INTERVIEW

〈EDMの名門スピニンをスピンする!〉Part.1―スピニンの音源を使ったミックスCDをリリースしたYAMATO×SHINTARO対談

〈EDMの名門スピニンをスピンする!〉Part.1―スピニンの音源を使ったミックスCDをリリースしたYAMATO×SHINTARO対談

 99年に設立されたオランダのスピニンは、もともと良質なトランスやフィルター・ハウス、テクノ、エレクトロ・ハウスなどをリリースする、インディーのダンス・ミュージック・レーベルだった。

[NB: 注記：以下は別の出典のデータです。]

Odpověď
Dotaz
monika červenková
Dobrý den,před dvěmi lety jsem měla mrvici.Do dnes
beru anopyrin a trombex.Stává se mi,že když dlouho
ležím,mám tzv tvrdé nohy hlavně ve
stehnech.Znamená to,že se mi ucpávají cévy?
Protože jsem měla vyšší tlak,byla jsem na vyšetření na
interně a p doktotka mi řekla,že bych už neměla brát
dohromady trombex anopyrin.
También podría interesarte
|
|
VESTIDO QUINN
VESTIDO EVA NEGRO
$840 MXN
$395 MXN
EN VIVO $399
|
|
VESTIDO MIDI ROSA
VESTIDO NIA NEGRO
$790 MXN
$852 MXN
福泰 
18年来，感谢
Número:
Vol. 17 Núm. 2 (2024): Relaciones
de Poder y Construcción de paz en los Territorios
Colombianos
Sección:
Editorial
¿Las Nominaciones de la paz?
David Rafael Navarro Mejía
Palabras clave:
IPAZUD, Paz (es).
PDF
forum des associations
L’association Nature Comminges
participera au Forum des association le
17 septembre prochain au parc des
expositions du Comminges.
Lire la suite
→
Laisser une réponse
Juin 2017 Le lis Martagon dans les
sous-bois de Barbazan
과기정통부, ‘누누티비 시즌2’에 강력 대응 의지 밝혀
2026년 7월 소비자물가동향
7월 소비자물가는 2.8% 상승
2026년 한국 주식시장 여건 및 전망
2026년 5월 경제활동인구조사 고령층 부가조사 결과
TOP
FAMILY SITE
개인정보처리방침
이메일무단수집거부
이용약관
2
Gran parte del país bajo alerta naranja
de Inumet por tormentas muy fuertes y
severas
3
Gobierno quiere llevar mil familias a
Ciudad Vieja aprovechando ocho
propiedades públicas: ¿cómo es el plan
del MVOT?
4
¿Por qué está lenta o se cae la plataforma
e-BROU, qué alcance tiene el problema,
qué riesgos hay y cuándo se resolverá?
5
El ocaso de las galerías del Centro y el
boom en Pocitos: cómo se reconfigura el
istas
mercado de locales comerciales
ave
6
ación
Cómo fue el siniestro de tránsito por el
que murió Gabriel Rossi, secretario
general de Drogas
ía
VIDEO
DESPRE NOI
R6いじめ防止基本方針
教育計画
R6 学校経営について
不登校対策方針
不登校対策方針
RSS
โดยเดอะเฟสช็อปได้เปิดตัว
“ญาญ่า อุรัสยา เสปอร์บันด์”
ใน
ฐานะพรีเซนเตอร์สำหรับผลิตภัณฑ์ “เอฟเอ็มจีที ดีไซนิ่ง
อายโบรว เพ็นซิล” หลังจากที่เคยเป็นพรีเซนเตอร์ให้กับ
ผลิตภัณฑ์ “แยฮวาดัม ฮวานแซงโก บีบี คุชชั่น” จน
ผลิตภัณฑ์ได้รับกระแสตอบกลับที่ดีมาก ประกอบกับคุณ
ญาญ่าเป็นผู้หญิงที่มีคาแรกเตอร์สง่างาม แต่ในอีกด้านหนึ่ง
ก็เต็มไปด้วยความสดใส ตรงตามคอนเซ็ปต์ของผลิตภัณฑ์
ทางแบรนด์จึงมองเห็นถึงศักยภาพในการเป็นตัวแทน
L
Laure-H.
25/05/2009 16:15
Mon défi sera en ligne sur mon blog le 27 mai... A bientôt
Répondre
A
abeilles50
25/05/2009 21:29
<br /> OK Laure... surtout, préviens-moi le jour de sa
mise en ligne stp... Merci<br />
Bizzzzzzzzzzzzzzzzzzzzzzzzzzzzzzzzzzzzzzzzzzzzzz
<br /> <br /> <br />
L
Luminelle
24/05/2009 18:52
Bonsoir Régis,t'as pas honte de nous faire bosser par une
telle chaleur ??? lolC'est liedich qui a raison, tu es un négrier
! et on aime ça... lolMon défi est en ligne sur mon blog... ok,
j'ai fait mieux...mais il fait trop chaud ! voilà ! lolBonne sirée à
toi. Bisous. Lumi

 そんなレーベルに変化があったのが2010年から2011年のこと。それまでトランスやプログレッシヴ・ハウスをベースとしていたシドニー・サムソンや、渋めのテクノを作っていたアフロジャックニッキー・ロメロなどのアクトが、タフなダッチ・ビートとトランスのメロディーやテクノの派手な飛び音をミックスしていき、いまのEDM(特にビッグルーム・ハウスと呼ばれるオランダ勢が得意とするサウンド)が形成される。インストではボビー・バーンズ&シドニー・サムソン“Countdown”、歌モノではハード・ロック・ソファー“True Emotion”でその萌芽が生まれ、ファイアービーツ“Funky Shit”やマニュエル・デ・ラ・マーレ&ルカ・モンティチェッリ“Guerrilla”で完全にスタイルが確立された。その後、ニッキー・ロメロの代表曲“Toulouse”を皮切りに、バストシャーマノロジーリハブマーティン・ギャリックスディミトリ・ヴェガス&ライク・マイクダブヴィジョンショウテックなど、いまをときめくタレントが話題曲を発表し、特に2013年にはアンセムを連発して大ブレイク。さらにジャスティン・ビーバーのマネージャーであるスクーター・ブラウンと連携し、マーティン・ギャリックスをスターダムに押し上げたほか、数多くのレーベルと提携を結ぶなど、一大レーベルへと成長を遂げたのである。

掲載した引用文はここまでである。